L’esercito israeliano ha sete di guerra. Non si lascerà fermare da preoccupazioni per i soldati rapiti. Dal 2002 i militari sostengono che anche a Gaza è necessaria un’operazione tipo lo «Scudo difensivo» di Jenin. Esattamente un anno fa, il 15 luglio (prima del Disimpegno da Gaza), l’esercito aveva concentrato le forze sul confine della Striscia per procedere a un’offensiva di quel tipo a Gaza. Gli Stati uniti però opposero il veto. Il segretario di stato Usa Rice arrivò per una visita d’emergenza descritta come acrimoniosa e tempestosa, e l’esercito fu costretto a ritirarsi. Ora finalmente il suo momento è arrivato. Con l’islamofobia nell’amministrazione Bush giunta all’acme, sembra che gli Usa siano pronti ad autorizzare l’operazione, a condizione che non provochi l’indignazione globale con attacchi troppo pubblicizzati ai civili (sulla posizione attuale dell’amministrazione Usa vedi Ori Nir, «Us Seen Backing Israeli Moves to Topple Hamas», The Forward, 7 luglio 2006, www.forward.com/articles/8063).

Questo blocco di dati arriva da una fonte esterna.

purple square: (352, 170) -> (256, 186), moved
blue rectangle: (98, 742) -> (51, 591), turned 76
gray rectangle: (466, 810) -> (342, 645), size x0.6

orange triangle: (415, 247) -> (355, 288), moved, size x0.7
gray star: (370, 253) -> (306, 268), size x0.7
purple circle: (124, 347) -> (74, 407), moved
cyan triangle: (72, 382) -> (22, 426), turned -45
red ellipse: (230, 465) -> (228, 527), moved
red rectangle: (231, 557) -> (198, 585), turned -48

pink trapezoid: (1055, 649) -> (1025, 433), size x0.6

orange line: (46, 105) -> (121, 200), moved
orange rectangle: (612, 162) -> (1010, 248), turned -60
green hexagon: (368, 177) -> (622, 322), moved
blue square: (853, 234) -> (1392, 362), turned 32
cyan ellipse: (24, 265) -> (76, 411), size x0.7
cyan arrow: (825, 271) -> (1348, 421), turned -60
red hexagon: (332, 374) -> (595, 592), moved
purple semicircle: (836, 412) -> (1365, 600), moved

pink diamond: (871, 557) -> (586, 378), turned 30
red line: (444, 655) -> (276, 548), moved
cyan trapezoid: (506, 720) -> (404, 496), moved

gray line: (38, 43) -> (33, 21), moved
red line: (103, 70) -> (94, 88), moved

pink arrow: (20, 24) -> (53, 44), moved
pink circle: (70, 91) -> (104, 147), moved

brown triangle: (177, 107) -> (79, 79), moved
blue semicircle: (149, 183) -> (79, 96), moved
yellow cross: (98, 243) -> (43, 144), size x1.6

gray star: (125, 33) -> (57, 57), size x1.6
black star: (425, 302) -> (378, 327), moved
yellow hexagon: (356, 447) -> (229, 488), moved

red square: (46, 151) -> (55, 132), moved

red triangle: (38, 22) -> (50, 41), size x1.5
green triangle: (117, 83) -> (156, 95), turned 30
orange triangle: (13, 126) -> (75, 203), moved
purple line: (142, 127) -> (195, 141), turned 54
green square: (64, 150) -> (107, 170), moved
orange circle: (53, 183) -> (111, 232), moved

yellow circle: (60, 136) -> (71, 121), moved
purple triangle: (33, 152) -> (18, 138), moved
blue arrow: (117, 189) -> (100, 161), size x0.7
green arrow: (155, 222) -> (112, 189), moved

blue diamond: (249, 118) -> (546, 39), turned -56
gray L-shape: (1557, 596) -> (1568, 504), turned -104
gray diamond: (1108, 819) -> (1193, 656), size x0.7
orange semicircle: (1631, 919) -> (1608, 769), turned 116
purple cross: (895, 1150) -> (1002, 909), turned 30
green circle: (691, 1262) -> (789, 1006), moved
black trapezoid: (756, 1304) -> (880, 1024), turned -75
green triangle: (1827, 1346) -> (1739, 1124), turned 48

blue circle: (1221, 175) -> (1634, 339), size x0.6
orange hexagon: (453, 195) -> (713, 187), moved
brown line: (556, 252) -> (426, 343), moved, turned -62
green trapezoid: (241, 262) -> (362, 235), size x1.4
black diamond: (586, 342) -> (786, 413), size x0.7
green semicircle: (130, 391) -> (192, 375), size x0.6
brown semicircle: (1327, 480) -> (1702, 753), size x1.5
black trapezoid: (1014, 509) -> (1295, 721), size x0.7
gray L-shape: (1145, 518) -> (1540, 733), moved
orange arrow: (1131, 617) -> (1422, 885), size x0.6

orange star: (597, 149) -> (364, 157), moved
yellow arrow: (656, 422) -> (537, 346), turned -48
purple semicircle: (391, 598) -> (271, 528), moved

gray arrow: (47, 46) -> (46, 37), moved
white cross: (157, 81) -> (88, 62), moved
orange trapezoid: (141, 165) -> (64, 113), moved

Ricevuto il via libera alla sua offensiva, l’unica preoccupazione dell’esercito è l’immagine pubblica. Fishman ha riferito martedì scorso che per l’esercito «ciò che rischia di far deragliare questo imponente sforzo militare e diplomatico» sono le notizie di crisi umanitarie a Gaza. Perciò, avrà cura di lasciar entrare del cibo a Gaza. E’ necessario nutrire i palestinesi perché sia possibile continuare indisturbati a ucciderli.

* Docente di linguistica alle università di Tel Aviv e di Utrecht, ha pubblicato per Marco Tropea «Distruggere la Palestina».